Examining PDF Files Using Two Tools, PDFid and PDF-Parser, Through Command Entered into a Terminal-Like Environment To Understand its Potential Security Risks and Internal Structure.

Rohit Ray
10 min readAug 27, 2023

--

Hello Everyone!! I hope you’re all having a good time. Welcome back to my blog channel. Today, I will write a write-up about how I examined a Portable Document Format (PDF) file using two tools, PDFid and PDF-Parser, through command entered into a terminal-like environment to understand its potential security risks and internal structure.

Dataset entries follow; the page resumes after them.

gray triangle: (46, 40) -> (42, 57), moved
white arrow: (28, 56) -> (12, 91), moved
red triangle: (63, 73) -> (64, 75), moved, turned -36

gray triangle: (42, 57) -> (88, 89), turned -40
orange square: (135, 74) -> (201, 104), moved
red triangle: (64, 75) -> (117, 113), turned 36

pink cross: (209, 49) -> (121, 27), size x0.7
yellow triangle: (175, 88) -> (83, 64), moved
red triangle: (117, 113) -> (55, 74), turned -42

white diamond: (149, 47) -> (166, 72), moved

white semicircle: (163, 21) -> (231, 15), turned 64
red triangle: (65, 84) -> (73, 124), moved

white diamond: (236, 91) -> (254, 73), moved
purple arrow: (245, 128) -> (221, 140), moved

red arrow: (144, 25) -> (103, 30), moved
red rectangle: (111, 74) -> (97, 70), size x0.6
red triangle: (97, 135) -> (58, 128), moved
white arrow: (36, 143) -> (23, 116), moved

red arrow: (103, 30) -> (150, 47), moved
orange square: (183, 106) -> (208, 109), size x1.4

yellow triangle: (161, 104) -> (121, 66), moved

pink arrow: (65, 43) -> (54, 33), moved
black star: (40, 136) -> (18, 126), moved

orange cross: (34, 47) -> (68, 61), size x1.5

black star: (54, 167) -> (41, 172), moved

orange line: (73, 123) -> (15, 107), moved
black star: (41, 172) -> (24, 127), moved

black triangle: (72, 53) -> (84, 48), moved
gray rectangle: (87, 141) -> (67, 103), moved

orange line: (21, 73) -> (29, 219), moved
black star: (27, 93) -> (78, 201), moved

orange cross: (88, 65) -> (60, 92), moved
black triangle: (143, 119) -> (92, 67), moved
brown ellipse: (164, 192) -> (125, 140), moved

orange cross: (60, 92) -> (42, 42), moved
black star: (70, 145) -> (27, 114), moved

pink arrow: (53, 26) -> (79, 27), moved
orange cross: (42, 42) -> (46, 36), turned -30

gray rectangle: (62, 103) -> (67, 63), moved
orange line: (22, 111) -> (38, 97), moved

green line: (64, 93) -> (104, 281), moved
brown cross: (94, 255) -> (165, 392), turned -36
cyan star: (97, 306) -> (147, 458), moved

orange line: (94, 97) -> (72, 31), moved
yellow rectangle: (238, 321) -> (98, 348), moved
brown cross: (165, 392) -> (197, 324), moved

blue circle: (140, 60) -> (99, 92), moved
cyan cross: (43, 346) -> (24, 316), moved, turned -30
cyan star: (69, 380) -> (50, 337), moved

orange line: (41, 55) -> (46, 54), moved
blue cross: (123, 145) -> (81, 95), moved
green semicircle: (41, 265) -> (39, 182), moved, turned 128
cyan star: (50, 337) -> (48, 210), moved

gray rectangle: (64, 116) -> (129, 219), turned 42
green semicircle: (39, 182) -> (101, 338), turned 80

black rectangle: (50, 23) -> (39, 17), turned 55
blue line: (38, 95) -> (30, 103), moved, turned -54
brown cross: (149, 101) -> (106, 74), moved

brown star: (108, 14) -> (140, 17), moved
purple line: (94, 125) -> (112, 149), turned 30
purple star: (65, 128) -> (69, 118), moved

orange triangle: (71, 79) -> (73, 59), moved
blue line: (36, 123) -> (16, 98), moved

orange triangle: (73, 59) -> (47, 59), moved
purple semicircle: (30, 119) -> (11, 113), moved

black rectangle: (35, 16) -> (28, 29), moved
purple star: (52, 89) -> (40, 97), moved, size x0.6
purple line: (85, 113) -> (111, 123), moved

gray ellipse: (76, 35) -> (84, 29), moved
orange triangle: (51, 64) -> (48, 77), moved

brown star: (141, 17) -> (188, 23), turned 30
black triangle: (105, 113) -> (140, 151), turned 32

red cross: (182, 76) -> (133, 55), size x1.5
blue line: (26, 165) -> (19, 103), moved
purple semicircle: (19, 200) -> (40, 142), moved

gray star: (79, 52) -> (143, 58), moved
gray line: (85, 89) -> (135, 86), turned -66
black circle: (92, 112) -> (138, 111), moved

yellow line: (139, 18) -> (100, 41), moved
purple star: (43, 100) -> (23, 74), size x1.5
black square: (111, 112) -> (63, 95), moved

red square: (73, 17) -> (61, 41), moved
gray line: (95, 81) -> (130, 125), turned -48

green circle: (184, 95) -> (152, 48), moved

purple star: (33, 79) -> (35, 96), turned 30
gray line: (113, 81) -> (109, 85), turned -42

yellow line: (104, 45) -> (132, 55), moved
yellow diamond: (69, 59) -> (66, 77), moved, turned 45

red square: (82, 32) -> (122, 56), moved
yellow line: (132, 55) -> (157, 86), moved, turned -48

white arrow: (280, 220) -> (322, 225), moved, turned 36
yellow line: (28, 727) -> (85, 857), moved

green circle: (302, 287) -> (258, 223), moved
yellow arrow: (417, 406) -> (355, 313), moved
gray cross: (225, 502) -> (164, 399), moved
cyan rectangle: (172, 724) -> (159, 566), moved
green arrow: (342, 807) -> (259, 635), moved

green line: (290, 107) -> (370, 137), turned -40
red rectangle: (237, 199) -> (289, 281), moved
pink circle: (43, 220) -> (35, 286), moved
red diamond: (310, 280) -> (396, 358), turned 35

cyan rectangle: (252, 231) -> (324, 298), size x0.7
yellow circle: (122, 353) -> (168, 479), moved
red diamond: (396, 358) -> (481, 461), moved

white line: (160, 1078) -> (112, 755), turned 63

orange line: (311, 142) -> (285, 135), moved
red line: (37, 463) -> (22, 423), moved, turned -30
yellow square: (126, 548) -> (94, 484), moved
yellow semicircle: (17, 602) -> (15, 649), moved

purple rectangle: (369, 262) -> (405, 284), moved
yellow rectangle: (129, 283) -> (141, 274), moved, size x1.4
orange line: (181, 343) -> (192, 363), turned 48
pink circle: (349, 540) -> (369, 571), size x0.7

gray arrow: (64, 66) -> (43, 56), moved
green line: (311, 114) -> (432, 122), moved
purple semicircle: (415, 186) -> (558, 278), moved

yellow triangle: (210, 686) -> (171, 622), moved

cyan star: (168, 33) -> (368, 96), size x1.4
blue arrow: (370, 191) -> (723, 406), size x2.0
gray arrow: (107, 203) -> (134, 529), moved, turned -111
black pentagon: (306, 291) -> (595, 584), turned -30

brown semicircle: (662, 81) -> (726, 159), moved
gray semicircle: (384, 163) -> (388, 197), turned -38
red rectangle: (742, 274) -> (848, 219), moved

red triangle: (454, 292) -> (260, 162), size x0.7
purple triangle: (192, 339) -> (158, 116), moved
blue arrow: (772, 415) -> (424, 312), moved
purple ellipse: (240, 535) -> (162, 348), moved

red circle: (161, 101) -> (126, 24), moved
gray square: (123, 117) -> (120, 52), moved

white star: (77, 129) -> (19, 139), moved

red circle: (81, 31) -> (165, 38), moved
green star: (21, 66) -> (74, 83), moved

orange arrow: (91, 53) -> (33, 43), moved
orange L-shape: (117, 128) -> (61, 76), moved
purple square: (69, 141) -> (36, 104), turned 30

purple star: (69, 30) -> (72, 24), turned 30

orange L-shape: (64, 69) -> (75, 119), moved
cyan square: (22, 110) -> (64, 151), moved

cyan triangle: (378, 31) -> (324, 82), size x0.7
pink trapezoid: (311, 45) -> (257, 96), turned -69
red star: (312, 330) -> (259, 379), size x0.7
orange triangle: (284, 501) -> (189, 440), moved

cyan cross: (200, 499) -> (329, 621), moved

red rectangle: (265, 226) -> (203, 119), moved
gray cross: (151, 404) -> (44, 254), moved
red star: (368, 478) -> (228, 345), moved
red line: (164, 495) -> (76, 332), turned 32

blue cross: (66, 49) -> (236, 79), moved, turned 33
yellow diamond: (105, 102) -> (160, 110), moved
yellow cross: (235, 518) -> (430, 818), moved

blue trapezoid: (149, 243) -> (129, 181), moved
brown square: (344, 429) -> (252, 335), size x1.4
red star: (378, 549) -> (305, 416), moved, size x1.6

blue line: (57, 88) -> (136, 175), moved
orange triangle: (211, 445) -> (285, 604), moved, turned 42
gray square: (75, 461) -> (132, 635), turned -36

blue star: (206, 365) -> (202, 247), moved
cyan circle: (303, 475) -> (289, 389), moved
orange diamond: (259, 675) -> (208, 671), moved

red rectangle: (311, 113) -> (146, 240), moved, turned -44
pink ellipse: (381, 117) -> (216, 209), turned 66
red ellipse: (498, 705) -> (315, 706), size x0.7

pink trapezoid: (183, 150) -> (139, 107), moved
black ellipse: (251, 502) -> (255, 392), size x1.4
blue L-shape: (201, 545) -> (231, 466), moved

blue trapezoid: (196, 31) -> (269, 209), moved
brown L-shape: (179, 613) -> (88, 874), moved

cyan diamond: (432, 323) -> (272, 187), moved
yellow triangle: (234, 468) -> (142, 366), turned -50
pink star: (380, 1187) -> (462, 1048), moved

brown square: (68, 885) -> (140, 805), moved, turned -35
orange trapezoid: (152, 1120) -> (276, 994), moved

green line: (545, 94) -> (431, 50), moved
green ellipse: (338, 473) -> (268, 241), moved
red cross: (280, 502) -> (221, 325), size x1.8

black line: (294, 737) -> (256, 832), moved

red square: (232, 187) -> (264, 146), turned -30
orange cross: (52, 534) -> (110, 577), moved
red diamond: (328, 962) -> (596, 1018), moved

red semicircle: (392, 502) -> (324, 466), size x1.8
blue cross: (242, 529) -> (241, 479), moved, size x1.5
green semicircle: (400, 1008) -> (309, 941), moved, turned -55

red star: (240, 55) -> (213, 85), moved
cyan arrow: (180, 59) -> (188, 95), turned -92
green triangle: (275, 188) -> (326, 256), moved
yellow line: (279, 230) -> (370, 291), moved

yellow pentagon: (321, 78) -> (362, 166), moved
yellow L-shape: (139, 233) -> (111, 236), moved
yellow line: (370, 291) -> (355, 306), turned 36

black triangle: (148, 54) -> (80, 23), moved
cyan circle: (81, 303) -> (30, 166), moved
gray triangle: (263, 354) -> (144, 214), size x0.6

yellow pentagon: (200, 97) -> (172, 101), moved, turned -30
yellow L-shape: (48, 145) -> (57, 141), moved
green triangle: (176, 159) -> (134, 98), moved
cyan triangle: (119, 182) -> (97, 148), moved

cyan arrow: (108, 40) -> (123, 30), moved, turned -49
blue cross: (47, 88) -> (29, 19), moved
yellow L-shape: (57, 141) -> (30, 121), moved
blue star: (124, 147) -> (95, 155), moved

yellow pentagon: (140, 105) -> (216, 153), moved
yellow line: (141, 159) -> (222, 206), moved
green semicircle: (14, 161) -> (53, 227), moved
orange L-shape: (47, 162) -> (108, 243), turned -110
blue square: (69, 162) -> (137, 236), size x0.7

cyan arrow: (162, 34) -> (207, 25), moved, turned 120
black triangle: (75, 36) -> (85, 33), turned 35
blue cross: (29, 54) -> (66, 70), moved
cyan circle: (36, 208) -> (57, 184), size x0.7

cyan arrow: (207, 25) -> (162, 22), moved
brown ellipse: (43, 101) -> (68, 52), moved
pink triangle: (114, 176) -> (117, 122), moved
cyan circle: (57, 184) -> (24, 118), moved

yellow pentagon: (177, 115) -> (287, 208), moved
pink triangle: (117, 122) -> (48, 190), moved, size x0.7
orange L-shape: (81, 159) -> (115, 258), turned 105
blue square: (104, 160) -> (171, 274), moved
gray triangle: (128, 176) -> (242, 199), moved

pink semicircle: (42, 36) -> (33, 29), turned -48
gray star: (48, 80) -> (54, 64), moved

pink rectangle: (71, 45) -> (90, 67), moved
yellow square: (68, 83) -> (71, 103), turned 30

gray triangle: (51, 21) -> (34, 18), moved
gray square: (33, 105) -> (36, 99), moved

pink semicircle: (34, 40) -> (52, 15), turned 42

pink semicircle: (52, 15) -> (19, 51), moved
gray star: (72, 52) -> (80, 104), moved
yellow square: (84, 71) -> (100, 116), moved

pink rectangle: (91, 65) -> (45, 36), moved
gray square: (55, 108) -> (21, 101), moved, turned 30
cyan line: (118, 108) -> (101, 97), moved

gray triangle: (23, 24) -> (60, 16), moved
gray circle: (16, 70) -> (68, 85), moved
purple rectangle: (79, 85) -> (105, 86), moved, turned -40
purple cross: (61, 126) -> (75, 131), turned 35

In today’s digital landscape, the widespread use of Portable Document Format (PDF) files has become integral to communication and information sharing. However, this convenience also presents potential security challenges, as PDF files can harbor hidden risks and vulnerabilities that malicious actors might exploit. As the need for comprehensive cybersecurity measures grows, it becomes crucial to examine PDF files thoroughly to identify any potential security risks and understand their internal structure.

This exploration often involves the utilization of specialized tools that facilitate in-depth analysis. Two such tools, “PDFid” and “PDF-Parser, offer valuable insights into the nature of a PDF file, its potential security threats, and underlying architecture. Their command-line interface sets these tools apart, which enables users to interact directly with the tools using text commands. This approach grants security professionals and researchers a higher degree of control and flexibility when investigating the intricacies of PDF files.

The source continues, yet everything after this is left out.